» Work instructions
Write out, from the entries below, exactly the lines that run between the lines holding "предписание от квалифициран медицински" and "Съобщавайте за всички", inclusive, and stop there.

» Raw data
________________________

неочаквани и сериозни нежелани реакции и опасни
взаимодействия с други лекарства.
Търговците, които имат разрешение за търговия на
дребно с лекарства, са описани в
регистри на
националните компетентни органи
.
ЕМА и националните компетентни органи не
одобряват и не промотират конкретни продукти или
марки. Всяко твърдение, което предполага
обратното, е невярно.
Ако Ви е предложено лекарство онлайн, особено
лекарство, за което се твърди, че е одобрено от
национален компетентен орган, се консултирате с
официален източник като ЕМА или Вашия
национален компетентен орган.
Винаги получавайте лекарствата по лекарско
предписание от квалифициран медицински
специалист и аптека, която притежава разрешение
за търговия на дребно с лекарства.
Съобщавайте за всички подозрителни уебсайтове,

________________________

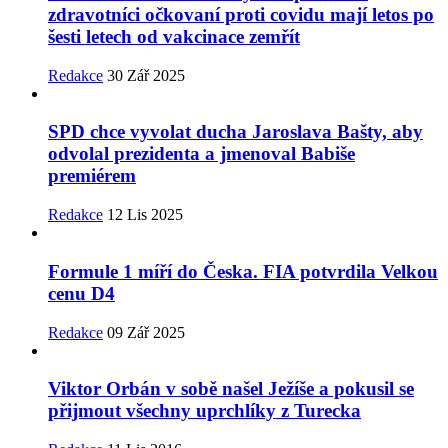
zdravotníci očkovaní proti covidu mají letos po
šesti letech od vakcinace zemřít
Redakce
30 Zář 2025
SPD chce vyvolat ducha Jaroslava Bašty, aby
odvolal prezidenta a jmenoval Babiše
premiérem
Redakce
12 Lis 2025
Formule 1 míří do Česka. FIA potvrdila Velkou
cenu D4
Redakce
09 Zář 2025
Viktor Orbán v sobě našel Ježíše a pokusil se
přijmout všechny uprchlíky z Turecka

________________________

» Your solution
предписание от квалифициран медицински
специалист и аптека, която притежава разрешение
за търговия на дребно с лекарства.
Съобщавайте за всички подозрителни уебсайтове,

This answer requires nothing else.